Paavo Pold, senior analyst at Suprema Investments, said the stock market crash in 1997 resulted in many Estonians shying away from riskier investments, more uncertain about the safety of the bourse and settling for personal savings accounts with relatively high interest rates.
"In Estonia, the vast majority still keep their money in bank deposits," Pold said. "People's perception of risk changed in 1997. The amount of people who actively invest in bonds and stocks has been greatly reduced."
Besides staying at bay from risky business, Pold said that regulation of the stocks and bonds markets also keeps people away from investing there.
"The product range is out there," Pold said referring to the availability of mutual funds, bonds and other investor options. But, "if we look at the bond market it is not readily available for the small investor," he said.
Recent statements by the president of Tallinn's stock exchange indicate a move to make it easier for small investors to enter the market. Additionally, some bourse monitors have said Baltic accession negotiations with Norex, the alliance of the Stockholm and Copenhagen exchanges, will also open up the exchanges to more investors.
The recent trend to save more isn't necessarily harmful to Estonia, Pold said, as inflation remains low.
Whereas some economists worry about the United States' current spending rate—on average U.S. households save only one-third of the amount that those in Japan, Germany and Italy do—and others are concerned at the hyper-frugal culture of Japan, where consumer spending is down 4 percent and savings equal over $10 trillion, Pold doesn't see harm in the current trend to save.

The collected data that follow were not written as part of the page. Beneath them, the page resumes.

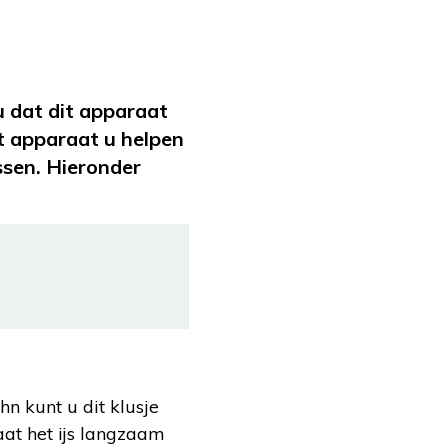
 dat dit apparaat
t apparaat u helpen
ossen. Hieronder
hn kunt u dit klusje
aat het ijs langzaam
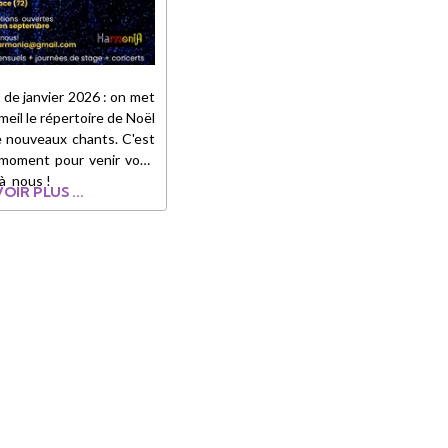
r de janvier 2026 : on met
eil le répertoire de Noël
e nouveaux chants. C'est
 moment pour venir vous
 à nous !
OIR PLUS ...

"In a country like Estonia, more savings is always a better thing. We are a small and open economy," Pold said. "If you look at the size of economy, the bulk of the funding still has to come from abroad. Foreign investments still remain a very important and integral part of the economy."
However, some analysts do see fallout for the retail market as consumers choose to keep their kroons in their pockets.
"Some sectors will hurt, like retail stores and such. It is best to keep the balance between saving and spending," Kisel said.